Open port 80 if you can
If you’re reading this because you voluntarily closed port 80 on your own server, please read this and this, and seriously consider just opening the port. In most cases it will be the simplest option.
It’s not an option for everyone, however - mostly because some people run home servers behind ISP-managed routers that don’t allow them to open port 80. If you’re in that boat, read on for some alternatives.

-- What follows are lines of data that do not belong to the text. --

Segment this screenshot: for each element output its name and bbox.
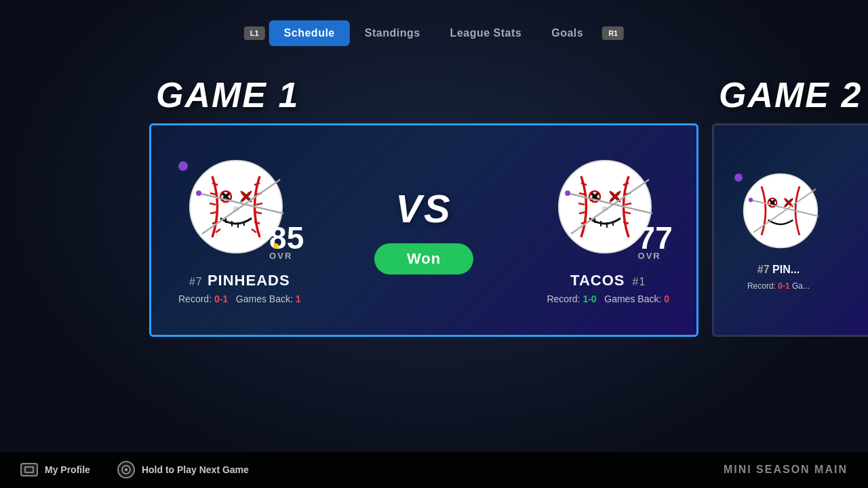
- game2-baseball-logo: [740, 170, 821, 251]
- away-team-ovr: 77 OVR: [638, 222, 673, 261]
- home-games-back-value: 1: [296, 293, 301, 304]
- home-team-rank: #7: [189, 276, 203, 287]
- game2-rank: #7: [757, 264, 770, 275]
- away-games-back-label: Games Back:: [604, 293, 661, 304]
- away-ovr-label: OVR: [638, 251, 661, 261]
- home-team-section: 85 OVR #7 PINHEADS Record: 0-1: [178, 156, 301, 304]
- game1-section: GAME 1: [149, 75, 698, 337]
- svg-point-54: [744, 174, 818, 247]
- left-bumper[interactable]: L1: [244, 26, 265, 40]
- home-team-name: #7 PINHEADS: [189, 272, 290, 289]
- away-team-name: TACOS #1: [570, 272, 646, 289]
- game1-card[interactable]: 85 OVR #7 PINHEADS Record: 0-1: [149, 123, 698, 337]
- home-games-back-label: Games Back:: [236, 293, 293, 304]
- tab-league-stats[interactable]: League Stats: [435, 20, 537, 46]
- away-ovr-number: 77: [638, 222, 673, 253]
- game2-record: Record: 0-1 Ga...: [747, 281, 810, 291]
- circle-icon: [121, 464, 132, 475]
- games-strip: GAME 1: [0, 75, 868, 337]
- svg-point-52: [565, 190, 570, 196]
- home-ovr-label: OVR: [269, 251, 292, 261]
- game2-section: GAME 2: [712, 75, 868, 337]
- svg-point-63: [749, 197, 753, 201]
- game2-logo-wrap: [734, 170, 823, 258]
- main-content: GAME 1: [0, 75, 868, 447]
- home-record-value: 0-1: [214, 293, 228, 304]
- away-team-record: Record: 1-0 Games Back: 0: [547, 293, 669, 304]
- result-badge: Won: [374, 243, 473, 274]
- my-profile-label: My Profile: [45, 464, 90, 475]
- away-team-section: 77 OVR TACOS #1 Record: 1-0 Ga: [547, 156, 669, 304]
- away-record-label: Record:: [547, 293, 580, 304]
- mini-season-label: MINI SEASON MAIN: [724, 464, 848, 476]
- game2-record-label: Record:: [747, 281, 776, 291]
- tab-standings[interactable]: Standings: [350, 20, 435, 46]
- game2-card-inner: #7 PIN... Record: 0-1 Ga...: [734, 170, 823, 291]
- game1-label: GAME 1: [149, 75, 299, 115]
- profile-button-icon: [20, 463, 38, 476]
- away-record-value: 1-0: [583, 293, 596, 304]
- tab-schedule[interactable]: Schedule: [269, 20, 350, 46]
- home-ovr-number: 85: [269, 222, 304, 253]
- hold-to-play-action[interactable]: Hold to Play Next Game: [117, 461, 249, 479]
- my-profile-action[interactable]: My Profile: [20, 463, 90, 476]
- away-games-back-value: 0: [664, 293, 669, 304]
- game2-team-rank: #7 PIN...: [757, 264, 800, 276]
- vs-section: VS Won: [374, 186, 473, 274]
- game2-record-value: 0-1: [778, 281, 789, 291]
- away-team-logo-wrap: 77 OVR: [547, 156, 669, 268]
- home-team-logo-wrap: 85 OVR: [178, 156, 300, 268]
- away-team-rank: #1: [633, 276, 646, 287]
- home-team-name-text: PINHEADS: [208, 272, 290, 289]
- svg-point-26: [196, 190, 201, 196]
- square-icon: [24, 466, 34, 473]
- home-record-label: Record:: [178, 293, 212, 304]
- game2-gb: Ga...: [792, 281, 810, 291]
- tab-goals[interactable]: Goals: [536, 20, 598, 46]
- hold-to-play-label: Hold to Play Next Game: [142, 464, 249, 475]
- vs-label: VS: [395, 186, 452, 231]
- bottom-bar: My Profile Hold to Play Next Game MINI S…: [0, 451, 868, 488]
- card-inner: 85 OVR #7 PINHEADS Record: 0-1: [151, 156, 696, 304]
- svg-rect-65: [25, 467, 33, 472]
- right-bumper[interactable]: R1: [602, 26, 624, 40]
- home-team-ovr: 85 OVR: [269, 222, 304, 261]
- game2-card[interactable]: #7 PIN... Record: 0-1 Ga...: [712, 123, 868, 337]
- away-team-name-text: TACOS: [570, 272, 625, 289]
- circle-button-icon: [117, 461, 135, 479]
- home-team-record: Record: 0-1 Games Back: 1: [178, 293, 301, 304]
- top-nav: L1 Schedule Standings League Stats Goals…: [240, 20, 628, 46]
- svg-point-67: [125, 468, 127, 471]
- game2-label: GAME 2: [712, 75, 862, 115]
- game2-name: PIN...: [772, 264, 800, 275]
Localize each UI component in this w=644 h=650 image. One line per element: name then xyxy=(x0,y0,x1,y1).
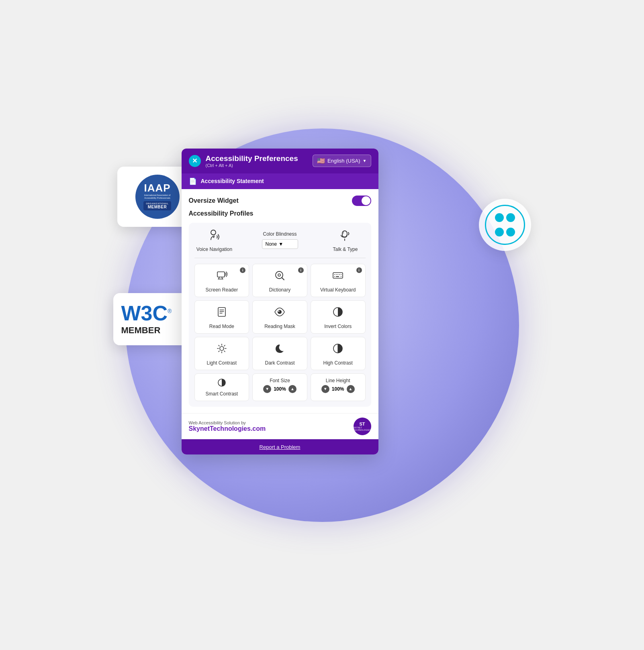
line-height-value: 100% xyxy=(332,386,344,392)
font-size-item: Font Size ▼ 100% ▲ xyxy=(252,373,307,401)
smart-contrast-icon xyxy=(217,378,227,389)
panel-title: Accessibility Preferences xyxy=(206,154,298,163)
report-problem-bar[interactable]: Report a Problem xyxy=(182,439,378,454)
language-selector[interactable]: 🇺🇸 English (USA) ▼ xyxy=(313,155,371,167)
read-mode-item[interactable]: Read Mode xyxy=(194,300,249,334)
footer-text: Web Accessibility Solution by xyxy=(189,420,266,425)
light-contrast-icon xyxy=(216,343,227,357)
flag-icon: 🇺🇸 xyxy=(317,157,325,165)
high-contrast-item[interactable]: High Contrast xyxy=(311,337,366,370)
font-size-decrease[interactable]: ▼ xyxy=(263,385,271,393)
dark-contrast-icon xyxy=(274,343,285,357)
invert-colors-item[interactable]: Invert Colors xyxy=(311,300,366,334)
smart-contrast-label: Smart Contrast xyxy=(205,391,238,397)
iaap-sub-text: International Association of Accessibili… xyxy=(139,194,176,200)
iaap-org-member: MEMBER xyxy=(146,205,168,209)
info-icon-screen-reader: i xyxy=(240,267,245,273)
dictionary-label: Dictionary xyxy=(269,287,290,293)
reading-mask-item[interactable]: Reading Mask xyxy=(252,300,307,334)
dictionary-icon xyxy=(274,270,285,284)
close-button[interactable]: ✕ xyxy=(189,155,201,167)
ball-dot-4 xyxy=(506,228,515,236)
panel-shortcut: (Ctrl + Alt + A) xyxy=(206,163,298,168)
font-size-label: Font Size xyxy=(270,378,290,383)
line-height-decrease[interactable]: ▼ xyxy=(321,385,329,393)
ball-dot-1 xyxy=(495,213,504,222)
read-mode-icon xyxy=(216,306,227,320)
color-blind-select[interactable]: None ▼ xyxy=(262,239,298,249)
footer-logo-subtext: SKYNET TECHNOLOGIES xyxy=(354,426,371,431)
color-blind-label: Color Blindness xyxy=(263,231,296,237)
lang-label: English (USA) xyxy=(327,158,360,164)
read-mode-label: Read Mode xyxy=(209,324,234,329)
reading-mask-icon xyxy=(274,306,285,320)
panel-title-group: Accessibility Preferences (Ctrl + Alt + … xyxy=(206,154,298,168)
invert-colors-label: Invert Colors xyxy=(324,324,352,329)
virtual-keyboard-label: Virtual Keyboard xyxy=(320,287,356,293)
line-height-item: Line Height ▼ 100% ▲ xyxy=(311,373,366,401)
svg-point-6 xyxy=(278,274,280,276)
panel-body: Oversize Widget Accessibility Profiles xyxy=(182,189,378,413)
svg-line-29 xyxy=(219,345,219,346)
voice-navigation-item[interactable]: Voice Navigation xyxy=(194,228,235,252)
svg-point-24 xyxy=(220,346,224,350)
svg-rect-8 xyxy=(333,273,343,278)
ball-dot-2 xyxy=(506,213,515,222)
light-contrast-item[interactable]: Light Contrast xyxy=(194,337,249,370)
font-size-controls: ▼ 100% ▲ xyxy=(263,385,296,393)
line-height-controls: ▼ 100% ▲ xyxy=(321,385,355,393)
light-contrast-label: Light Contrast xyxy=(206,360,237,366)
top-options-row: Voice Navigation Color Blindness None ▼ xyxy=(194,228,366,258)
dark-contrast-label: Dark Contrast xyxy=(265,360,294,366)
svg-line-31 xyxy=(224,345,225,346)
statement-label: Accessibility Statement xyxy=(201,178,264,184)
color-blind-value: None xyxy=(266,241,277,247)
line-height-label: Line Height xyxy=(326,378,350,383)
footer-logo: ST SKYNET TECHNOLOGIES xyxy=(354,418,371,435)
svg-line-32 xyxy=(219,351,219,352)
line-height-increase[interactable]: ▲ xyxy=(347,385,355,393)
document-icon: 📄 xyxy=(189,177,197,185)
accessibility-statement-bar[interactable]: 📄 Accessibility Statement xyxy=(182,173,378,189)
oversize-label: Oversize Widget xyxy=(189,197,239,204)
reading-mask-label: Reading Mask xyxy=(264,324,295,329)
report-link[interactable]: Report a Problem xyxy=(260,444,301,450)
profiles-label: Accessibility Profiles xyxy=(189,210,371,217)
screen-reader-icon xyxy=(216,270,227,284)
high-contrast-icon xyxy=(332,343,343,357)
grid-row-1: i Screen Reader xyxy=(194,264,366,297)
options-grid: Voice Navigation Color Blindness None ▼ xyxy=(189,223,371,407)
accessibility-panel: ✕ Accessibility Preferences (Ctrl + Alt … xyxy=(182,149,378,454)
voice-navigation-icon xyxy=(208,228,221,244)
screen-reader-label: Screen Reader xyxy=(205,287,238,293)
svg-line-30 xyxy=(224,351,225,352)
toggle-knob xyxy=(362,196,370,205)
svg-point-1 xyxy=(213,236,214,238)
footer-brand: Web Accessibility Solution by SkynetTech… xyxy=(189,418,371,435)
footer-link[interactable]: SkynetTechnologies.com xyxy=(189,425,266,432)
ball-dot-3 xyxy=(495,228,504,236)
font-size-increase[interactable]: ▲ xyxy=(288,385,296,393)
grid-row-3: Light Contrast Dark Contrast xyxy=(194,337,366,370)
stepper-row: Smart Contrast Font Size ▼ 100% ▲ Line H… xyxy=(194,373,366,401)
footer-text-group: Web Accessibility Solution by SkynetTech… xyxy=(189,420,266,432)
svg-point-0 xyxy=(211,230,216,235)
smart-contrast-item[interactable]: Smart Contrast xyxy=(194,373,249,401)
panel-footer: Web Accessibility Solution by SkynetTech… xyxy=(182,413,378,439)
voice-nav-label: Voice Navigation xyxy=(196,247,232,252)
color-blindness-container: Color Blindness None ▼ xyxy=(262,231,298,249)
panel-header: ✕ Accessibility Preferences (Ctrl + Alt … xyxy=(182,149,378,173)
font-size-value: 100% xyxy=(274,386,286,392)
virtual-keyboard-item[interactable]: i xyxy=(311,264,366,297)
talk-and-type-item[interactable]: Talk & Type xyxy=(325,228,366,252)
svg-rect-4 xyxy=(217,272,225,277)
talk-type-label: Talk & Type xyxy=(333,247,358,252)
virtual-keyboard-icon xyxy=(332,270,343,284)
talk-type-icon xyxy=(339,228,352,244)
dictionary-item[interactable]: i Dictionary xyxy=(252,264,307,297)
svg-rect-17 xyxy=(218,308,225,316)
screen-reader-item[interactable]: i Screen Reader xyxy=(194,264,249,297)
oversize-toggle[interactable] xyxy=(352,196,371,206)
dark-contrast-item[interactable]: Dark Contrast xyxy=(252,337,307,370)
invert-colors-icon xyxy=(332,306,343,320)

There are many alternatives to Certbot, which can be more capable in some ways and less so in others. One such alternative is acme.sh, which provides more options than Certbot for obtaining a certificate, but gives you a little less help with installing the certificate once you get it. In particular, it has good support for the two alternative methods (or “challenges”) for proving your control of your domain: TLS-ALPN-01, which uses port 443, and DNS-01, which involves creating a special DNS record and doesn’t require any open ports on your server at all.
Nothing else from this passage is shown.